Il buon senso e la ragione
Apre con ironia, facendo già uso dello stile della negazione. Si dice che il buon senso è ben distribuito: esso è da intendere in almeno due accezioni. Quella filosofica, cioè la ragione, anche se in senso apparentemente debole, cioè la capacità di distinguere il vero dal falso, la ragione teoretica. Ma anche la saggezza, la capacità di distinguere l’utile dal dannoso, la ragione pratica. La ragione, in questi due sensi, è universale. Descartes non è certo un democratico, ritiene in realtà di avere un metodo che va bene e di avere il dovere verso gli altri di presentarlo, ma questo metodo si basa su di un presupposto, cioè che la ragione sia presente e uguale per natura in tutti gli uomini. Ed è ciò che ci distingue dagli animali, intesa nel senso di autocoscienza, l’essere presenti a se stessi nel gesto del cogito. Tutti siamo capaci di ragionare argomentando, in linea di principio.
Diversità e applicazione dell'ingegno
Usa più volte il termine “diversità” in una stessa frase, quindi è consapevole che sia le opinioni, che i metodi che gli oggetti sono molto diversi, ma tale diverità non è originata da una differenza di capacità. È solo necessario applicare bene l’ingegno. Si tratta di un metodo per cui una disposizione di ragione che è universale, ma spesso utilizzata male, e solo per questo esistono diverse opinioni. Sarà quindi da usarla bene, acquisire la capacità di ben argomentare. L’uomo è in grado di fare un po’ tutto, pichianamente non ha un posto preciso, ma la libertà di agire per stabilirlo. Il camminare è una metafora per il metodo, ma è essenziale farlo piano, con controllo e consapevolezza. Una linea retta, in senso letterale e matematico.
Falsa modestia e filosofia scolastica
Si presenta poi con una maschera di falsa modestia? Un understatement di se stesso? Sicuramente non si presenta come campione della ragione, dato che è universale. Quindi, al di là della falsa modestia, forse c’è una verità in questa formula. Ma in che cosa cambierà rispetto alla filosofia scolastica? Con una facoltà di argomentare facilmente, l’immaginazione nitida e distinta, la memoria: tante sono le facoltà presenti nella mente (spirito), oltre che la sola ragione, che è l’unica ad essere uguale per tutti, a differenza delle altre. Afferma poi anche di non essere meglio degli altri che cosa dobbiamo quindi aspettarci? Se abbiamo un dispositivo comune che è la ragione, ma le opinioni divergono, occorre trovare un ordine su cui accordarsi.
Domande da interrogazione
- Qual è la distinzione tra le due accezioni del buon senso secondo il testo?

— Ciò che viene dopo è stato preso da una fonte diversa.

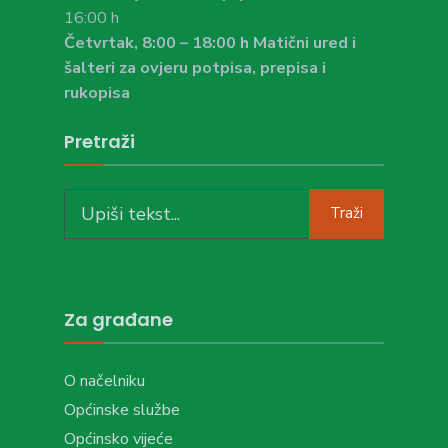
16:00 h
Četvrtak, 8:00 – 18:00 h Matični ured i
šalteri za ovjeru potpisa, prepisa i
rukopisa
Pretraži
Search
Traži
for:
Za građane
O načelniku
Općinske službe
Općinsko vijeće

- Come viene descritta la diversità delle opinioni e dei metodi nel testo?
- In che modo il testo critica la filosofia scolastica?
- Qual è il significato della metafora del camminare nel contesto del metodo?
Il buon senso è inteso sia come ragione teoretica, ovvero la capacità di distinguere il vero dal falso, sia come saggezza, cioè la capacità di discernere l'utile dal dannoso. Entrambe le forme di ragione sono universali e presenti in tutti gli uomini.
La diversità delle opinioni e dei metodi non deriva da una differenza di capacità, ma dalla necessità di applicare bene l’ingegno. La ragione è universale, ma spesso utilizzata in modo errato, portando a opinioni diverse.
Il testo suggerisce che, a differenza della filosofia scolastica, che può apparire rigida, è fondamentale sviluppare una facoltà di argomentare e un'immaginazione chiara. La ragione è comune a tutti, ma le altre facoltà mentali variano, creando divergenze nelle opinioni.
La metafora del camminare rappresenta il metodo di ragionamento, sottolineando l'importanza di procedere con controllo e consapevolezza. Camminare piano e in linea retta simboleggia la necessità di un approccio riflessivo e ordinato nel pensare e argomentare.